Find your best worker and hardest bright worker. Teach them tree work as it should be done by someone who likes the business. Make sure he is somewhat educated, especially about things like math, time, and money. If he has an honest nature and an earnest desire to help your customers get the work that they want and the employer to make a profit...they might be the best salesman you could train.

Good luck. I haven't found anyone yet to get past the first two steps.


----------



## Steve Pikes Tree Care (May 12, 2017)

Yeah, that's a pretty tough list LOL. But, you've got me seriously thinking about trying to fill this position from inside the company ranks.


----------



## pdqdl (May 12, 2017)

I may be foolishly using my own experiences. All of the folks that came to me selling themselves as a tree salesman were the very worst I have tried out. Most of the guys I have had that were somewhat conscientious were either too ignorant to calculate 5 hours at $200/hr or they were clearly unfit for talking to customers. Get a decent, bright tree climber, teach him to sell, and now you have created your own competition.

You might consider hiring an undergraduate college student pursuing a degree in marketing. They would never become competition because they would probably be terrified to climb or actually do too much of the work. They would definitely be ambitious to expand your sales volume.


----------



## Steve Pikes Tree Care (May 12, 2017)

Excellent idea. I just contacted Purdue University (I'm in Indiana) last week to check out their Forestry Department to see if they had any upcoming graduates that were looking for jobs, but I never even thought of contacting anyone in the marketing fields.
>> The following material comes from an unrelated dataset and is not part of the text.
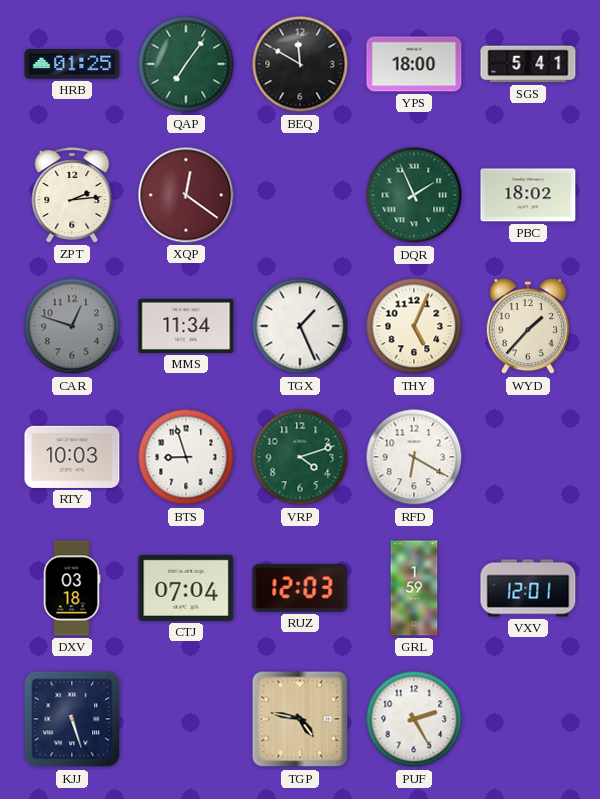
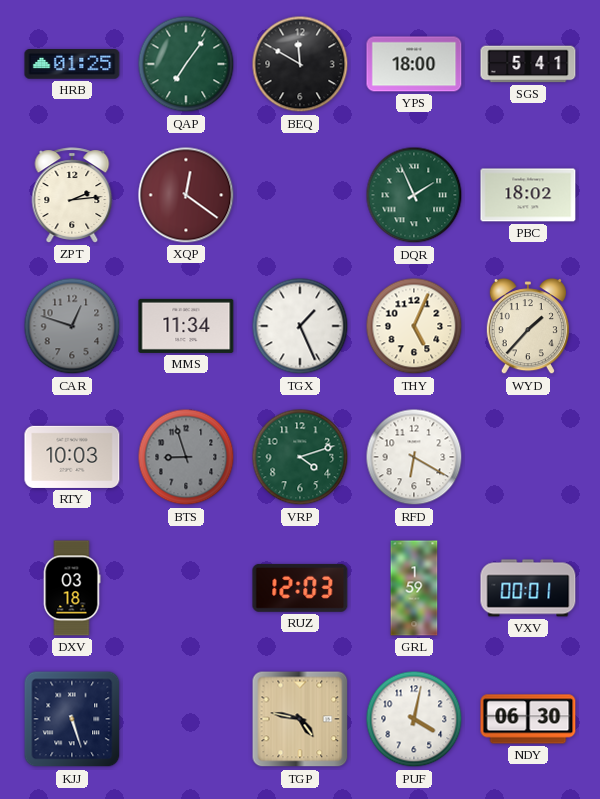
BTS dial: white -> grey
CTJ: 07:04 -> none
VXV: 12:01 -> 00:01
PUF: 2:25 -> 4:02
NDY: none -> 06:30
And, I would venture to say that your experiences are probably the exact same ones that most of us are all experiencing. The truth of it is, a salesman in this industry gets to see all of the nuts and bolts, in essence they hold the keys to the kingdom. So while we will have them sign a no compete clause, I still worry about how much power the frontline sales guy will have. With that in mind, honesty and strong ethics should probably be my top priorities, everything else can be learned.


----------



## Jason Douglas (May 12, 2017)

Yes plant science is harder than selling tree work. Significantly.


----------



## Steve Pikes Tree Care (May 12, 2017)

Absolutely agree! And yet, I find that 95% of the tree problems and subsequent solutions that our clients call in for can be boiled down to about 15– 20 basic tree problems that can eisily be identified by a marginally intelligent person with two or three days of hands-on training. Sure there is always the five or 10% of problems that require a lot more training and experience to diagnose (that's why God created BCMA's), and the more experienced and hire credentialed owner should get referred to those, either by the salesman, or front office staff that answers the phones. My ladies in the office are actually fairly well trained and have cheat-sheets on their desk for the most common questions (how hard is it to figure out a pelimanary diagnosis of rhizosphera needle cast on a Colorado blue spruce over the phone).


----------



## pdqdl (May 12, 2017)

Virtually impossible.

I don't know about your customers, but I cannot count on my customers to know a juniper from a hemlock. _Everything_ around here is a "pine". Over the phone diagnosis depends on knowing what kind of tree it is.

Me​" Does your tree have needles or scales"
Customer​I don't know. What is a needle?​(After a lesson): "how long are the needles"
"pretty long. How would I tell if they are scales?"​"Are they stiff & pointy, or are they soft"
"They are falling off"​"Can you tell if they are dying from the tips of the branches"
"Yes, the branches are dying all over"​2 minutes later I give up, never to return to that method of diagnosis. This could be a white pine with annual needle drop, a juniper with bagworns, an austrian pine with Diplodia, or almost anything else, including your rhizosphaera needle cast. Some borrowed diagnostic tips that clearly show how unlikely an accurate phone diagnosis are:

*What kind of diseases affect blue spruce trees?*
There are three principle types of diseases that affect blue spruce trees: needlecasts, tip blights and canker diseases. All of these diseases are caused by fungal pathogens and each produce specific symptoms that can be useful in diagnosing the problem.​
*1. Needlecasts.* As the name implies, trees with needlecast diseases shed needles. Needlecast fungi often infect needles on the current year’s shoots. As the disease progresses, the needles die, usually the year following the infection. As a result, trees affected by needlecasts often have an outer “shell” of live needles on current shoots and dead needles on older shoots (Photo 3). The two most common needlecasts we find in spruce are caused by the fungal pathogens _Rhizosphaera_ and _Stigmina/Mycosphaerella_.​
*2. Tip blights.* Tip blights are fungal diseases that typically cause dieback to new, emerging shoots (Photo 4). Tip blights are most common on pines, especially Austrian pines, but can also occur on spruces.​
*3. Canker diseases.* Canker diseases are caused by fungi that infect branches or the main stem of trees. Typical symptoms of cankers are sunken areas along a stem that may ooze resin (Photo 5). Trees may produce ridges of wound tissue around older canker infections as the tree attempts to restrict the fungus’ growth. As cankers develop, they can interfere with the branch’s ability to transport water and nutrients, resulting in the death of individual branches often referred to as “flagging.”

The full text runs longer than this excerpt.